President Donald Trump announced Tuesday that he will release the "unredacted transcript" of a phone call he had with the president of Ukraine in which, a whistleblower claims, Trump pressured the foreign leader to investigate former Vice President Joe Biden and his son, Hunter BIden.
What did Trump say?
"I am currently at the United Nations representing our Country," Trump wrote in a tweet on Tuesday afternoon, "but have authorized the release tomorrow of the complete, fully declassified and unredacted transcript of my phone conversation with President Zelensky of Ukraine. You will see it was a very friendly and totally appropriate call. No pressure and, unlike Joe Biden and his son, NO quid pro quo! This is nothing more than a continuation of the Greatest and most Destructive Witch Hunt of all time!"

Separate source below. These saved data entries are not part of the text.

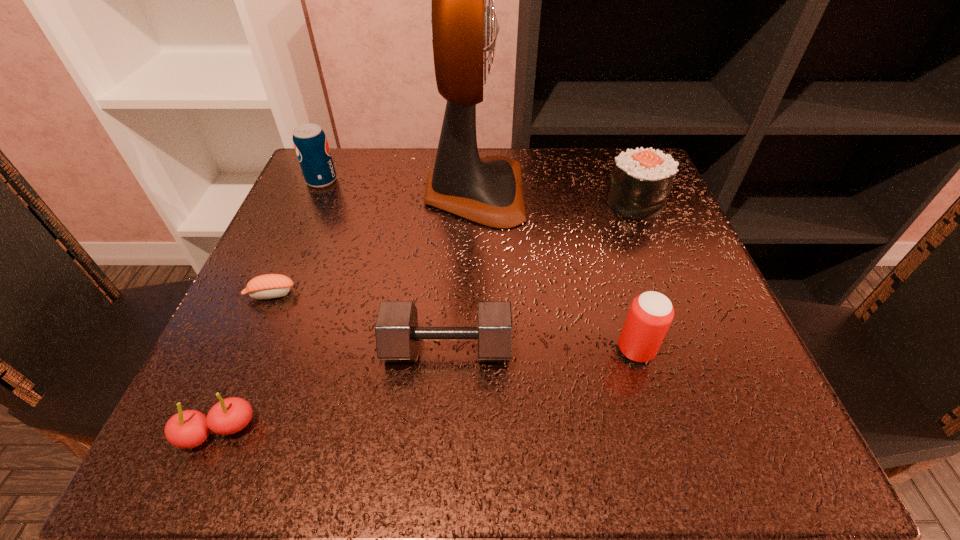 Find the location of a particular element. The image size is (960, 540). free region located 0.330m on the front of the pop is located at coordinates (266, 308).

Image resolution: width=960 pixels, height=540 pixels. What are the coordinates of `vacant position located 0.090m on the back of the farther sushi` in the screenshot? It's located at (619, 165).

This screenshot has width=960, height=540. Identify the location of free space located on the left of the beer can. (530, 350).

You are a GUI agent. You are given a task and a screenshot of the screen. Output one action in this format:
    pyautogui.click(x=<x>, y=<y>)
    Task: Click on the vacant region located 0.130m on the right of the dumbbell
    This screenshot has height=540, width=960.
    Given the screenshot: What is the action you would take?
    pyautogui.click(x=596, y=349)

Where is `free space located 0.110m on the back of the nearest object`? This screenshot has width=960, height=540. free space located 0.110m on the back of the nearest object is located at coordinates tap(256, 341).

Image resolution: width=960 pixels, height=540 pixels. I want to click on vacant point located 0.270m on the right of the shortest object, so click(458, 294).

Locate an element on the screen. This screenshot has width=960, height=540. fan that is at the far edge is located at coordinates (488, 191).

The width and height of the screenshot is (960, 540). I want to click on pop located in the far edge section of the desktop, so click(310, 142).

Locate an element on the screen. Image resolution: width=960 pixels, height=540 pixels. sushi located at the far edge is located at coordinates (641, 179).

Where is `object that is positioned at the near edge`? object that is positioned at the near edge is located at coordinates (187, 429).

....You will see it was a very friendly and totally appropriate call. No pressure and, unlike Joe Biden and his son… https://t.co/Tfrm47brud— Donald J. Trump (@Donald J. Trump) 1569348731.0
What phone call?
An anonymous whistleblower from within the U.S. government reported that Trump urged Ukrainian President Volodymyr Zelensky to investigate Hunter Biden's dealings with a Ukrainian natural gas firm known as Burisma Holdings.

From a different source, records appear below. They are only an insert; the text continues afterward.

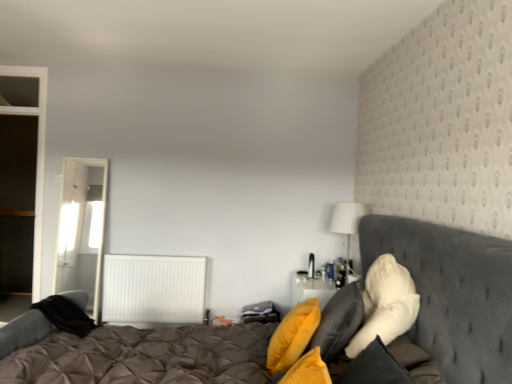 Question: Can you confirm if white fabric lampshade at upper right is wider than white fluffy pillow at right, the 3th pillow positioned from the left?

Choices:
 (A) no
 (B) yes

Answer: (B)

Question: Are white fabric lampshade at upper right and white fluffy pillow at right, marked as the first pillow in a right-to-left arrangement, located far from each other?

Choices:
 (A) no
 (B) yes

Answer: (B)

Question: Is white fluffy pillow at right, the 3th pillow positioned from the left, inside white fabric lampshade at upper right?

Choices:
 (A) no
 (B) yes

Answer: (A)

Question: Is the position of white fabric lampshade at upper right more distant than that of white fluffy pillow at right, marked as the first pillow in a right-to-left arrangement?

Choices:
 (A) no
 (B) yes

Answer: (B)

Question: Can you confirm if white fabric lampshade at upper right is shorter than white fluffy pillow at right, marked as the first pillow in a right-to-left arrangement?

Choices:
 (A) no
 (B) yes

Answer: (B)

Question: Considering the positions of tufted fabric bed at center and soft yellow pillow at right, arranged as the 2th pillow when viewed from the right, in the image, is tufted fabric bed at center bigger or smaller than soft yellow pillow at right, arranged as the 2th pillow when viewed from the right,?

Choices:
 (A) small
 (B) big

Answer: (B)

Question: From their relative heights in the image, would you say tufted fabric bed at center is taller or shorter than soft yellow pillow at right, the second pillow viewed from the left?

Choices:
 (A) short
 (B) tall

Answer: (B)

Question: Looking at their shapes, would you say tufted fabric bed at center is wider or thinner than soft yellow pillow at right, the second pillow viewed from the left?

Choices:
 (A) thin
 (B) wide

Answer: (B)

Question: Is point (471, 241) positioned closer to the camera than point (336, 339)?

Choices:
 (A) closer
 (B) farther

Answer: (A)

Question: Considering the relative positions of tufted fabric bed at center and white textured radiator at center in the image provided, is tufted fabric bed at center to the left or to the right of white textured radiator at center?

Choices:
 (A) right
 (B) left

Answer: (A)

Question: From a real-world perspective, is tufted fabric bed at center positioned above or below white textured radiator at center?

Choices:
 (A) below
 (B) above

Answer: (B)

Question: In the image, is tufted fabric bed at center positioned in front of or behind white textured radiator at center?

Choices:
 (A) front
 (B) behind

Answer: (A)

Question: Is tufted fabric bed at center taller or shorter than white textured radiator at center?

Choices:
 (A) short
 (B) tall

Answer: (B)

Question: Considering their positions, is white textured radiator at center located in front of or behind tufted fabric bed at center?

Choices:
 (A) front
 (B) behind

Answer: (B)

Question: Is point (143, 266) closer or farther from the camera than point (138, 337)?

Choices:
 (A) closer
 (B) farther

Answer: (B)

Joe Biden would also fall into the scope of this investigation, since he has admitted that while he was vice president he pressured the Ukrainian Parliament to remove a corrupt prosecutor who also happened to worry the oligarch who owned Burisma. The prosecutor was removed from office, and his replacement shelved the investigation into Burisma within a year.
Why does this phone conversation matter?
Democrats have cried foul at the possibility of Trump asking a foreign leader to investigate two U.S. citizens.
These accusations against Trump stemming from this whistleblower accusation have been enough to push congressional Democrats closer to impeachment. Shortly after Trump's tweet, Speaker of the House Rep. Nancy Pelosi (D-Calif.) said that she thought that the House was "ready" to try impeaching Trump because now members of Congress "have the facts."
Rep. John Lewis (D-Ga.) announced that he was also endorsing impeachment, and the Democrats seem closer than ever before to having the simple majority they would need to move forward with that process.
Asked by The Atlantic's Jeffrey Goldberg if her caucus would stand down if, when Trump releases his transcript, it turns out to be "more benign" than Democrats had expected, Pelosi seemed unfazed. "No," she said. "It's not about that. This is about the Constitution of the United States. And we have many other, shall we say, candidates for impeachable offense under the Constitution of the United States. But this one is the most understandable by the public."
According to the Wall Street Journal, Pelosi will announce at 5 p.m. ET that she plans to launch a formal impeachment inquiry.